The Hardest Job (Prayer Devotional for the week of May 10, 2015)

My first job (not including babysitting) was working the cash register at a drycleaner. I remember a customer got upset because his jeans were only extra-starched, but not stiff enough to double as drum skins. It was laughable, but that wasn’t the hardest job, by any means. Several years later, I worked as a newspaper reporter, and I once got chewed out by my editor. That job got on my nerves, but even it wasn’t the hardest job.

 

Then, there was the time I had to eat scorpion and dog meat (not in the same meal) at my teaching job in China, or else risk offending the host. That was a little freaky, but certainly not the hardest job I’ve had. There was also the job where a bunch of people got fired, and I eventually left for a much lower paying position just to save my skin (and my sanity). That job took a toll on my emotional health, but even it wasn’t the hardest.

 

For me, the hardest job is parenting. I used to think it was tough when the kids were little and needed constant care and attention, but sometimes it feels even more difficult now that they’re older and can voice their feelings and opinions. I can think of few things more humbling than having a person whose poop you’ve wiped and whose puke you’ve caught with your own shirt tell you that they don’t want you as a parent, or that you’re “so mean” to them, or that you “never” do anything nice for them.

 

Yes, parenting is certainly one of the most delayed-reward jobs on the planet. There are verses like Ephesians 6:1 and Colossians 3:20 that we can encourage our children to memorize and put into practice, but Proverbs 22:6 is the epitome of all parenting verses, as it gives us hope that one of these days, we’ll eventually see the fruit from our labors.

 

Some of you are still in the diapering days; others are already enjoying grandparenthood. Some are not parents, but you still have influence over the children in your life. May we be examples for them to emulate our love and respect for God, so that they will take it to heart and … excuse me, I have to go … someone was apparently playing catch with a rock in the backyard and caught it with his face. Sigh.

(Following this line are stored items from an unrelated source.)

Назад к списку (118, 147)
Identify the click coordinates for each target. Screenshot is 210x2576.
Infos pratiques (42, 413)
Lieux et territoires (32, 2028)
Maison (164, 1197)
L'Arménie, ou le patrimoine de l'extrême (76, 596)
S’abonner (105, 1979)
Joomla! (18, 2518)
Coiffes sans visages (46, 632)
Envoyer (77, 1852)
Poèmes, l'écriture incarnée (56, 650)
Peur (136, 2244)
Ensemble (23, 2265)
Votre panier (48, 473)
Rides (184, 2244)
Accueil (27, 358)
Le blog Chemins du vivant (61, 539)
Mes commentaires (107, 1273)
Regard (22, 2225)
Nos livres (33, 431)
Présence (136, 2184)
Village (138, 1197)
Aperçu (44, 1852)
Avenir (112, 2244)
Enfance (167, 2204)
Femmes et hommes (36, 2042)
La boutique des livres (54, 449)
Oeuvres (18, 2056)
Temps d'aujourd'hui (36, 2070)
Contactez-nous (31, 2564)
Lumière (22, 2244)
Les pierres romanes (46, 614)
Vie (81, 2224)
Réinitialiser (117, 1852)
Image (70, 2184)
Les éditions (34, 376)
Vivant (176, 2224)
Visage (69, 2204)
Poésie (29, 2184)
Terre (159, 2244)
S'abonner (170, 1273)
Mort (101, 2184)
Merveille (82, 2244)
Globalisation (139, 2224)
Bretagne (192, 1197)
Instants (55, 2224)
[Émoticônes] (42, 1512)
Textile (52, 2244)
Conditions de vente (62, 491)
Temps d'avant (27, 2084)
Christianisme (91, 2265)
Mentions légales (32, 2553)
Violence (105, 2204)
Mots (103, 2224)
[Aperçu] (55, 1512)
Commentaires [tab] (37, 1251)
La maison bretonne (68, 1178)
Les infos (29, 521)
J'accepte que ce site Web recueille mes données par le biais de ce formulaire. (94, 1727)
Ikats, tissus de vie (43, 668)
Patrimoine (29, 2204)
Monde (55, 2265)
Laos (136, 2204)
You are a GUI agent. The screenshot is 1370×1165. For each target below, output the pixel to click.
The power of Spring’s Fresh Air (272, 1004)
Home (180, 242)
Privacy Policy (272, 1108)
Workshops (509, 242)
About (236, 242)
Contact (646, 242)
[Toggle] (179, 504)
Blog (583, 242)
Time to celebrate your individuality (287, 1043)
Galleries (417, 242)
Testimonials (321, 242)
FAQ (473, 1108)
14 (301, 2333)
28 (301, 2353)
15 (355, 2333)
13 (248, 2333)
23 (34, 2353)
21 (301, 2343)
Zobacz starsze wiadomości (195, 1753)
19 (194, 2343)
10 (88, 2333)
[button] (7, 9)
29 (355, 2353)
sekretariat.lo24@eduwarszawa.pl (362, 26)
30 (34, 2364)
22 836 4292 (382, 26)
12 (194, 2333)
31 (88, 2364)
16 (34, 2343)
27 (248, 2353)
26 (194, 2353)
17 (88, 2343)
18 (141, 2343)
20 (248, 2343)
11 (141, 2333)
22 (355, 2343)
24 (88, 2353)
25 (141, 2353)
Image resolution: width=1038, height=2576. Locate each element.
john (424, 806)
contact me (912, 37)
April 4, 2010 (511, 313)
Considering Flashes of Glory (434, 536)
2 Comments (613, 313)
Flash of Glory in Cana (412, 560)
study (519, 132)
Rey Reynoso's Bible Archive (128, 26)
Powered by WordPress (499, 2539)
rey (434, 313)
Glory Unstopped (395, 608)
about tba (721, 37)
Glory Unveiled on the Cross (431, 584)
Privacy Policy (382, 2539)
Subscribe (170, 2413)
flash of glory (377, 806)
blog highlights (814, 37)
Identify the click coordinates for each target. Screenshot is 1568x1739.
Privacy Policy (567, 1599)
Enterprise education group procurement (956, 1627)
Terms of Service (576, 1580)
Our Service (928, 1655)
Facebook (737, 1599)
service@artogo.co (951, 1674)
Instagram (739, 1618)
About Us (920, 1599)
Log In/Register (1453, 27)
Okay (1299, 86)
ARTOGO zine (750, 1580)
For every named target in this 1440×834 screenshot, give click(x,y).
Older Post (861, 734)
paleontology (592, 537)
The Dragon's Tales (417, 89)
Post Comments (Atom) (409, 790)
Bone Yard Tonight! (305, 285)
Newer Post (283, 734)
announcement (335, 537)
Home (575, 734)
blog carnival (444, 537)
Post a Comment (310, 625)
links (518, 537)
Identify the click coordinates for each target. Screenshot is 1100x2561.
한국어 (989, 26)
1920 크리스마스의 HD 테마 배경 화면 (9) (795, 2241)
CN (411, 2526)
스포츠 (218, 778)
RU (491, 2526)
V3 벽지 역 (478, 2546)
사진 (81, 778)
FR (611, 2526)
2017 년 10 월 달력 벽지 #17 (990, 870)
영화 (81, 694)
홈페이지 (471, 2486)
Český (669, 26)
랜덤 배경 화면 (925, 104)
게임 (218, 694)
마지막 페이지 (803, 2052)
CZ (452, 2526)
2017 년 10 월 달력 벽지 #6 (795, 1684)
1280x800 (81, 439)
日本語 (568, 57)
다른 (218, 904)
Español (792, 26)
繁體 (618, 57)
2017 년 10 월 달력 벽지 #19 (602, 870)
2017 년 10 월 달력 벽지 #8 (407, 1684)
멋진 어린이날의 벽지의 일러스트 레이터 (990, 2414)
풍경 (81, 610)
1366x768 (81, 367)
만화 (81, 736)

I want to be a part of that! (Prayer Devotional for the week of November 2, 2014)

I try really hard not to single out one kid over another (for better or for worse), but sometimes one of them says or does something that brings me to my knees (usually in prayer for endurance & peace, but other times for gratitude that God is allowing me to witness his work in their lives). One such gratitude-moment happened the other day, when my eldest and I were in the car together.

 

He was telling me something the youth minister had taught about the apostle Paul. He explained how whenever Paul went to a new city, he made a big impact, and the place was changed for the gospel. The youth minister then told the teens that THEY could be like Paul in our community, to make an everlasting imprint here for Christ. My son finished the story and then said, “Man, I want to be a part of that!”

 

There are a bazillion reasons that I could brag about why this kid makes me proud. He’s bright, funny, has more musical talent in his pinky finger than I have in my whole body, makes good grades, is a huge help around the house and with his little brothers … the list could go on and on. Yet, none of those accolades compares to the joy I felt as a parent when my son said that he wants to be a part of what God is doing in this place.

 

That same missions-minded Paul also served as a mentor for a young man named Timothy. I don’t know exactly how old Timothy was, at the time, but Paul once told him: “Command and teach these things. Don’t let anyone look down on you because you are young, but set an example for the believers in speech, in conduct, in love, in faith and in purity” (1 Timothy 4: 11-12, NIV).

 

Ministry isn’t just for the pastors, elders, Life group hosts, and other lay leaders. What are you and I doing to encourage each other – and even our youth – to become ministers in their own circles? We hear a lot about how our youth are the leaders of tomorrow, and while that is true, it’s not the whole story. They are leaders NOW. Let us encourage them in word and example.